Exercise instructions: Go line by line through the entries and show those that hold the string "samma".

Saved entries:
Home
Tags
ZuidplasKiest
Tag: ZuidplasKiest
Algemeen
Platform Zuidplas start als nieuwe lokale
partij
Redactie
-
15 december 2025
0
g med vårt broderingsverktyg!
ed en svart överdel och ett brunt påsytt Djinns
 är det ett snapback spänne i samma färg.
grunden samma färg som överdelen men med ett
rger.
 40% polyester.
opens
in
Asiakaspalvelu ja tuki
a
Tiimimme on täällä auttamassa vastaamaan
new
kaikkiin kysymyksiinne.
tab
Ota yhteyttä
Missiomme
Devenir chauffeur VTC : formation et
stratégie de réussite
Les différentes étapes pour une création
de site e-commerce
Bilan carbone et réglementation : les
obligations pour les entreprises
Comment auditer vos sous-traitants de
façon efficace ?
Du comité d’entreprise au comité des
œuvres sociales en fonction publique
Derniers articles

--

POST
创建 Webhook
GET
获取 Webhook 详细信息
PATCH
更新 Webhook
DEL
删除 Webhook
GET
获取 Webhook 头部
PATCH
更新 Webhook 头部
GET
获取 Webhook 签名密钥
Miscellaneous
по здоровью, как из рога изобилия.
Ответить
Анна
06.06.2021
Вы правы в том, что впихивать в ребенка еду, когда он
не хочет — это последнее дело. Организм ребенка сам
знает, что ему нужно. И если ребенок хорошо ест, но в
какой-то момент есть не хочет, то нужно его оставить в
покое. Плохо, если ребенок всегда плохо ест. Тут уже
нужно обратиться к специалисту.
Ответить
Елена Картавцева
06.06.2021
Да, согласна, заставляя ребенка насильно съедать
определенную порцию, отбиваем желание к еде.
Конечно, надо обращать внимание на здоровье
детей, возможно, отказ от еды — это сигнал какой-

Solution to this problem:
 är det ett snapback spänne i samma färg.
grunden samma färg som överdelen men med ett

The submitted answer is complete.